The words read like a cold, hard slap in the face.  Emile could see himself on that river so vividly and with such familiarity that he felt he must have thought of it previously.  In any case he had certainly felt that feeling of helplessness and it was not something he wanted to feel again.

[I’m not even sure where to start.  There’s so much we don’t know.]

< -) But there’s also so much that you’ve learned.  Think carefully about what you _do_ know rather than what you _don’t_ know. >

[Well, we know a lot about Hank’s lights.  Its management’s computer system and he knows it inside and out.  Serge’s console is a little trickier.  We always knew that it was some sort of communication device, and now we know it’s spitting out access codes for the system.  Their connected but ‘why’ is still a mystery.]  Emile stopped and drifted into deep thought.  He typed absentmindedly as random musings came to him.

[You could argue that all of this is just more pointless console games from Management, but we’ve seemed to disregard that possibility.  It could still be true but it wouldn’t matter if it was, and thinking about it won’t get us anywhere so we’ve thrown it out.  If they are legitimate systems then that means they must be intrinsically connected for a purpose.]

< -) Interesting… but what could that purpose be? >

[That’s the million dollar question, but I just had another thought.  We know that the computer system belongs to Management, and we know that the phone is providing the access codes as well as the names of the groups.  If it’s providing something that critical and that complete to the system, could it actually be a part of the system?  Could it also be under the control of Management?]

< -) Go on. >

Emile was starting to get excited now.  It felt like all the pieces were dropping into place.

[We felt so helpless before we had the codes.  Hank was stuck observing the system and was impotent when it came to manipulating it.  When we discovered the connection between the consoles it was like looking back stage.  It was like we had found the missing half of a puzzle.  I think we may have finally discovered the whole system!]

< -) It appears you know more about Management than you previously thought. >

[Yeah I guess so.  I still have no idea what the point of the system is though.]

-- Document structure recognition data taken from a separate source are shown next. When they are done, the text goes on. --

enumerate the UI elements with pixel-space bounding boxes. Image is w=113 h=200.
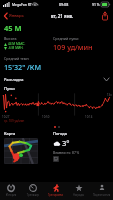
staticText: 10:14 xyxy=(85,115,93,119)
staticText: Тренажер xyxy=(22,193,44,197)
staticText: ср. 109 уд/мин xyxy=(4,119,25,123)
staticText: 45 М xyxy=(4,23,22,33)
button[interactable]: Карта маршрута xyxy=(4,138,38,164)
staticText: Награды xyxy=(67,193,90,197)
staticText: 10:27 xyxy=(2,115,10,119)
staticText: Раскладка xyxy=(4,77,24,82)
staticText: История xyxy=(0,193,22,197)
button[interactable]: Награды xyxy=(67,182,90,200)
staticText: Карта xyxy=(4,131,16,136)
staticText: 13x xyxy=(107,93,112,97)
staticText: 91 % xyxy=(92,2,100,7)
staticText: 15'32" /КМ xyxy=(4,62,42,72)
staticText: вт, 21 янв. xyxy=(51,13,74,19)
staticText: Пульс xyxy=(4,86,16,91)
staticText: 109 уд/мин xyxy=(53,42,93,52)
staticText: Январь xyxy=(9,13,24,19)
staticText: Высота xyxy=(4,36,17,41)
staticText: Средний пульс xyxy=(53,36,79,41)
button[interactable]: Январь xyxy=(3,11,25,21)
staticText: -6 M MИН. xyxy=(8,46,24,50)
button[interactable]: Поделиться xyxy=(100,11,110,21)
button[interactable]: Погодные данные xyxy=(53,156,59,162)
button[interactable]: История xyxy=(0,182,22,200)
staticText: Влажность: 87 % xyxy=(53,150,80,154)
staticText: 44 M MAKC. xyxy=(8,42,26,46)
staticText: 10:50 xyxy=(42,115,50,119)
staticText: MegaFon RT xyxy=(12,2,32,7)
button[interactable]: Раскладка xyxy=(0,74,113,84)
staticText: Средний темп xyxy=(4,56,29,61)
staticText: 09:08 xyxy=(59,2,69,7)
staticText: 3° xyxy=(62,138,70,148)
staticText: Погода xyxy=(53,131,67,136)
button[interactable]: Тренировки xyxy=(44,182,67,200)
staticText: Подключения xyxy=(90,193,113,197)
button[interactable]: Тренажер xyxy=(22,182,44,200)
button[interactable]: Подключения xyxy=(90,182,113,200)
staticText: Тренировки xyxy=(44,193,67,197)
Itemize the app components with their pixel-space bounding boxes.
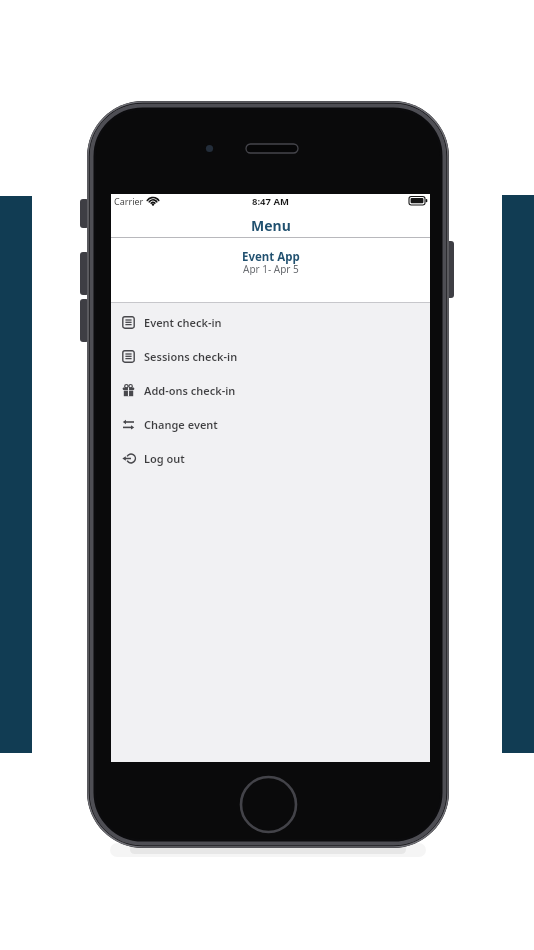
staticText: Event App [242, 249, 300, 264]
button[interactable]: Log out [111, 441, 430, 475]
button[interactable]: Sessions check-in [111, 339, 430, 373]
button[interactable]: Change event [111, 407, 430, 441]
staticText: Log out [144, 451, 185, 466]
staticText: Event check-in [144, 315, 222, 330]
button[interactable]: Event check-in [111, 305, 430, 339]
staticText: Change event [144, 417, 218, 432]
staticText: Menu [251, 216, 291, 235]
staticText: Apr 1- Apr 5 [243, 262, 299, 275]
staticText: 8:47 AM [252, 195, 289, 208]
button[interactable]: Add-ons check-in [111, 373, 430, 407]
staticText: Carrier [114, 195, 144, 207]
staticText: Add-ons check-in [144, 383, 236, 398]
staticText: Sessions check-in [144, 349, 238, 364]
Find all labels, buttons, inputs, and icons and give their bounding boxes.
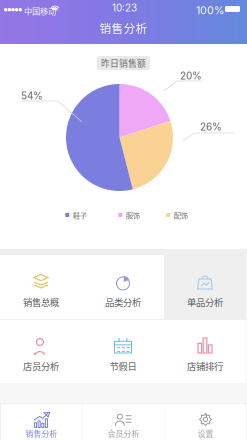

< -) Don’t worry Emile.  You’ve done well.  However, there is an aspect of Management that you have known about all along. >

[What’s that?]

< -) Tell me what you hear when you listen to the phone. >

Emile shuddered.

[It’s a kind of static with some clicking in the background, but that doesn’t do it justice.  When I hear it I feel like there’s something on the other end.  Something big.  It’s like the air is being sucked from my lungs, and the static is moving out of the phone and into my head.  I guess that sounds kind of crazy.]

< -) What you heard was the voice of Management.  Not the pure voice, but a variation.  It can be quite unpleasant. >

Emile was too stunned to reply.  It didn’t make any sense to him.  As eerie as the static was, it was just a signal.  It couldn’t actually be the voice of the Management.  His new friend must have been confused.

[That’s impossible.  Even if it were the voice of Management, Serge is the only one that can really hear it.]

< -) It’s not only possible Emile, it’s the truth, and believe it or not your perception of the voice is much more accurate than Serge’s. >

[I don’t understand.  He’s the only one who actually hears a voice.  All I hear is distortion.]

< -) Your right.  Serge fluently understands the messages that Management is sending but that’s precisely why he can never hear its true voice.  He hears the messages in his native language.  It’s the same with Hank.  He can see the computer system fluently but he will never have the same appreciation for the colors that you have.   He doesn’t see them in that way.  This even applies to you Emile.  The others will never be able to see me like you do, and you will never be able to see me like they do.  Only they can see my true form. >

[If only they can see your true form, why did you choose me to talk to?]

< -) Only you and Hank can hear the true voice of Management through Serge’s phone.  Would either of you like to take over his job? >

Emile saw at once how futile that would be.

< -) My true form is of little use to you. >

[So was it your idea or Managements idea to make it this way?]

< -) Neither of us chose this. >

[Well then why is it like this?]

< -) Why do your feet stay on the floor when you get out of bed in the morning?  Why does air fill your lungs when you inhale?  These are the rules, Emile.  Neither I nor Management can break them. >

[Can I break them?]

< -) I don’t know. >

The conversation was turning excessively cryptic.  All of the oddities, riddles, and half answers were beginning to wear on Emile.  It was too much to take in at once, and he could feel his tired mind smothering any attempt at understanding.  

[I think your losing me.]

< -) I’m sorry.  I probably shouldn’t have sprung that on you just yet.  Oh well, at least you’ll have a lot to think about. >

[You’ve given me a lifetime supply of thinking material, but I’ll try my best.]

< -) You did extremely well today Emile.  Not just with me, but with everything.  Don’t make the mistake of underestimating your value.  Now get some rest. >

Emile beamed with pride when he read the last entry.  It was the first time he could remember feeling good about himself.  He was about to switch off the monitor when he remembered something important.  He keyed in a message quickly and hoped that his friend hadn’t left.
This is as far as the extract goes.